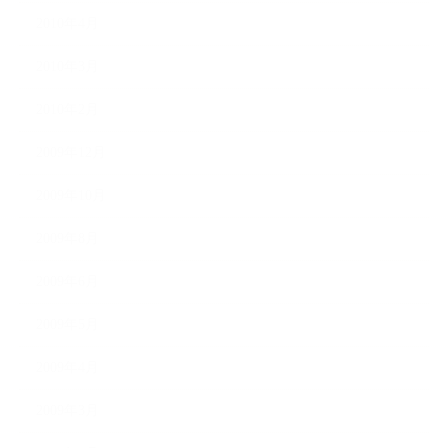
2010年4月
2010年3月
2010年2月
2009年12月
2009年10月
2009年8月
2009年6月
2009年5月
2009年4月
2009年3月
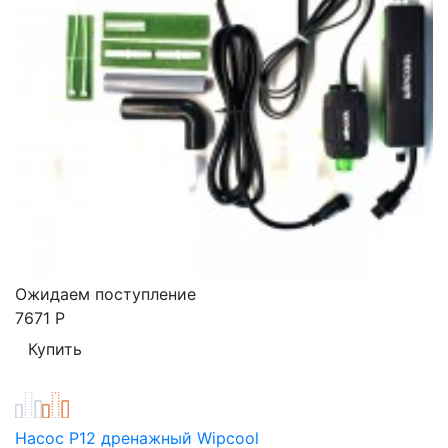
Ожидаем поступление
7671
Р
Насос P12 дренажный Wipcool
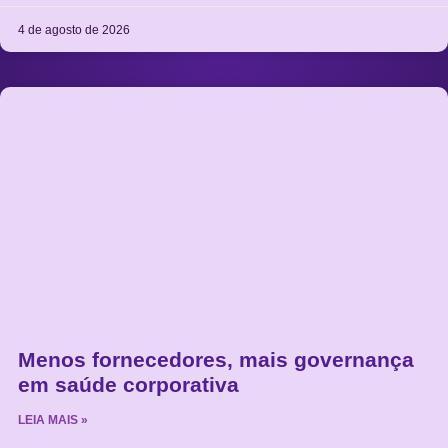
4 de agosto de 2026
Menos fornecedores, mais governança
em saúde corporativa
LEIA MAIS »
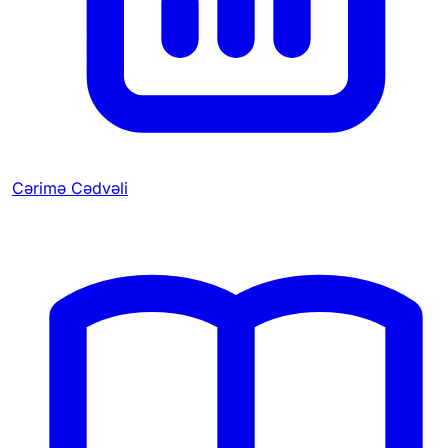
Cərimə Cədvəli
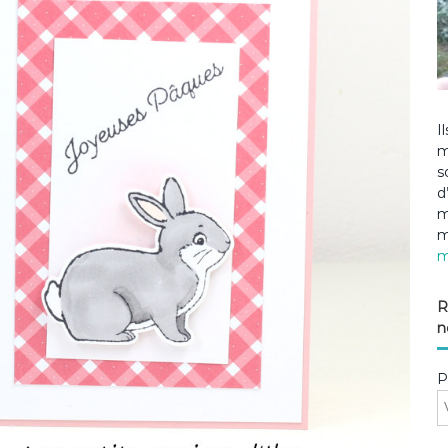
I
m
s
d
m
m
m
R
n
P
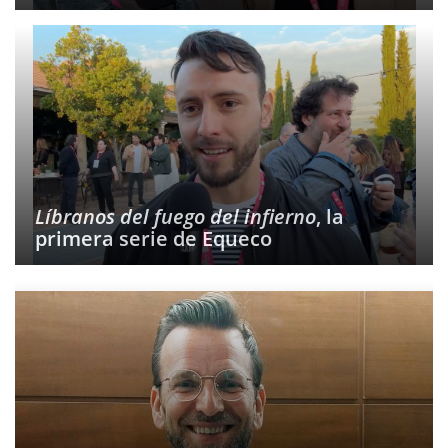
Líbranos del fuego del infierno
, la
primera serie de Equeco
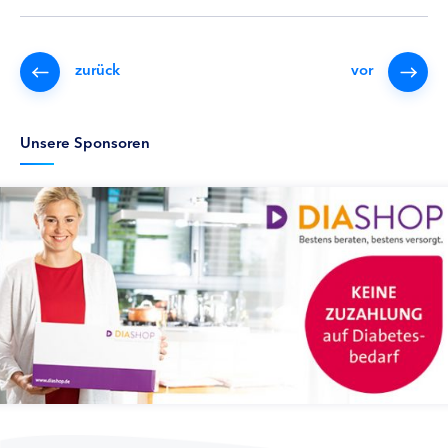
zurück
vor
Unsere Sponsoren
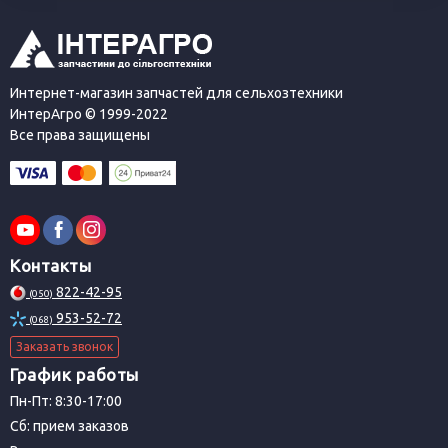
Интернет-магазин запчастей для сельхозтехники
ИнтерАгро © 1999-2022
Все права защищены
Контакты
822-42-95
(050)
953-52-72
(068)
Заказать звонок
График работы
Пн-Пт: 8:30-17:00
Сб: прием заказов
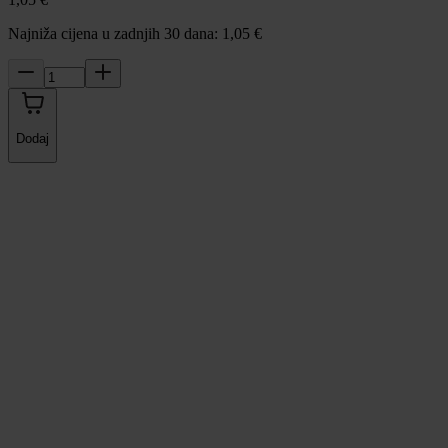
Najniža cijena u zadnjih 30 dana: 1,05 €
Dodaj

========================================

* Task instructions
Make an exact copy of all the material, but keep the pictures out of it.

* Response area
2010年4月
2010年3月
2010年2月
2009年12月
2009年10月
2009年8月
2009年6月
2009年5月
2009年4月
2009年3月
Ожидаем поступление
7671
Р
Насос P12 дренажный Wipcool
4 de agosto de 2026
Menos fornecedores, mais governança
em saúde corporativa
LEIA MAIS »
Cərimə Cədvəli
I
m
s
d
m
m
m
R
n
P
Líbranos del fuego del infierno
, la
primera serie de Equeco
zurück
vor
Unsere Sponsoren
Интернет-магазин запчастей для сельхозтехники
ИнтерАгро © 1999-2022
Все права защищены
Контакты
822-42-95
(050)
953-52-72
(068)
Заказать звонок
График работы
Пн-Пт: 8:30-17:00
Сб: прием заказов
Najniža cijena u zadnjih 30 dana: 1,05 €
Dodaj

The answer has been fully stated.